Directions —
Pick every line from the data that holds the word "Valve".

Material provided —

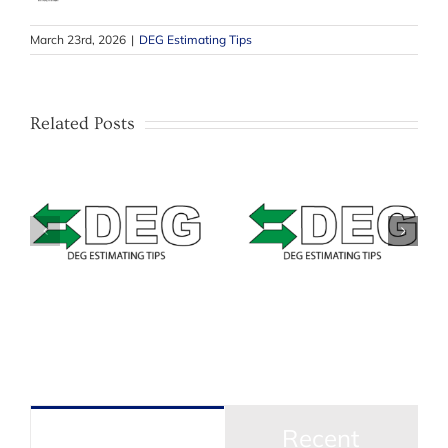
March 23rd, 2026
|
DEG Estimating Tips
Related Posts
–
Estimating Tip –
–
Estimating Tip –
Mitchell –
&
Solera Qapter
Masking Bumpers
(Audatex) – Data
with texture or
Access Fees
unpainted areas
Popular
Recent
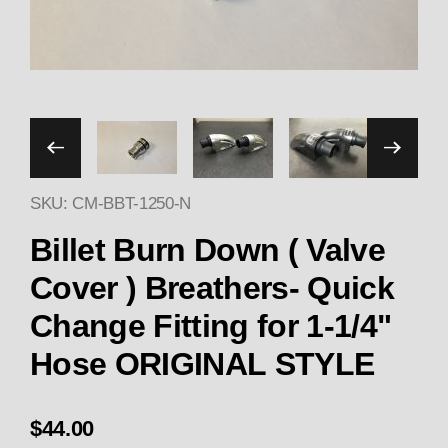
Thumbnail Filmstrip of CM 
SKU: CM-BBT-1250-N
Purchase CM Billet Burn Down ( Valve Cover ) Br
Billet Burn Down ( Valve
Cover ) Breathers- Quick
Change Fitting for 1-1/4"
Hose ORIGINAL STYLE
$44.00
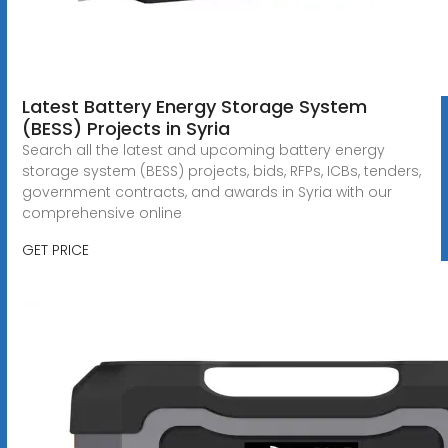
Latest Battery Energy Storage System
(BESS) Projects in Syria
Search all the latest and upcoming battery energy
storage system (BESS) projects, bids, RFPs, ICBs, tenders,
government contracts, and awards in Syria with our
comprehensive online
GET PRICE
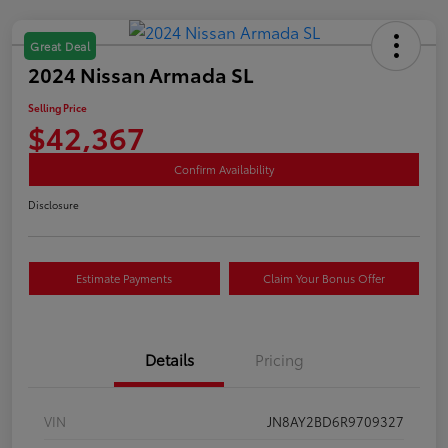
Great Deal
2024 Nissan Armada SL
Selling Price
$42,367
Confirm Availability
Disclosure
Estimate Payments
Claim Your Bonus Offer
Details
Pricing
VIN
JN8AY2BD6R9709327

Answer for this exercise —
Purchase CM Billet Burn Down ( Valve Cover ) Br
Billet Burn Down ( Valve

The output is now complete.